Question about this:  I'm not familiar with the use of Spectra for cooking gloves and meat packing aprons, but I have seen it used for extremely high-strength, light-weight sails (for racing) and in bullet-resistant vests.  In both of those applications, Spectra cloth uses a laminated approach (i.e., the fibers are laid out in a resin binder), with layers of Spectra overlaid and sealed inside thermoplastic layers.  This makes the whole thing problematic to be washed, and nigh-impossible to be dyed.  Is this the same case for the aprons and gloves?  

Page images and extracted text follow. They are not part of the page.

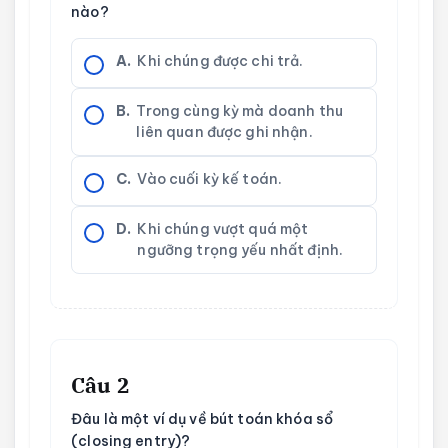
nào?
A.
Khi chúng được chi trả.
B.
Trong cùng kỳ mà doanh thu
liên quan được ghi nhận.
C.
Vào cuối kỳ kế toán.
D.
Khi chúng vượt quá một
ngưỡng trọng yếu nhất định.
Câu 2
Đâu là một ví dụ về bút toán khóa sổ
(closing entry)?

This manufacturer *may* have the right idea, with going with a wholly woven fabric approach.  Because of the stretch in the polyethylene fibers, I'm not sure it would work for bullet-proofing, but it *could* produce a slash-resistant, washable, dye-able fabric, a lot more comfortable than wearing a thick shirt with a protective layer that feels like stiff plastic.  With a manufacturing "learning curve", as well as competition (you can buy High Density Polyethylene fiber thread now, so others can make similar products), if this stuff works, expect the price to come down rapidly.


----------



## ArmorOfGod (Mar 24, 2008)

Ooh, I didn't see the price on that.


----------



## Kreth (Mar 24, 2008)

Do they make gloves? I've lost skin and/or blood to half the equipment in our data center... :lol:


----------



## tellner (Mar 24, 2008)

If you really are looking for cut-resistant gloves find any good restaurant or meat-packing supply store. They're commodity-priced and stand up to 8 hour shifts with very sharp knives.


----------



## Kreth (Mar 25, 2008)

tellner said:


> If you really are looking for cut-resistant gloves find any good restaurant or meat-packing supply store. They're commodity-priced and stand up to 8 hour shifts with very sharp knives.


I was semi-joking. It would be tough working with computer and network equipment with even very thin gloves, let alone the chainmail ones I've seen for butchers... :lol:


----------



## tellner (Mar 25, 2008)

The chainmail gloves are pretty much a thing of the past. It's all carbon fiber or spectra these days. I know it was a semi-joke. But if you're running a network and reaching into holes, pulling wire, dealing with the sharp edges of metal studs or anything like that it wouldn't be a bad idea to have them around. Besides, machine rooms can be freaking cold.


----------



## still learning (Mar 27, 2008)

Hello, Knife proof t-shirt? ...and you get stab on the neck? ...face...legs, and die? ...at least your body is clean!

Best to escape...run away... or use anything around you for a weapon or protection!

Aloha ( where can I order one?)...........


----------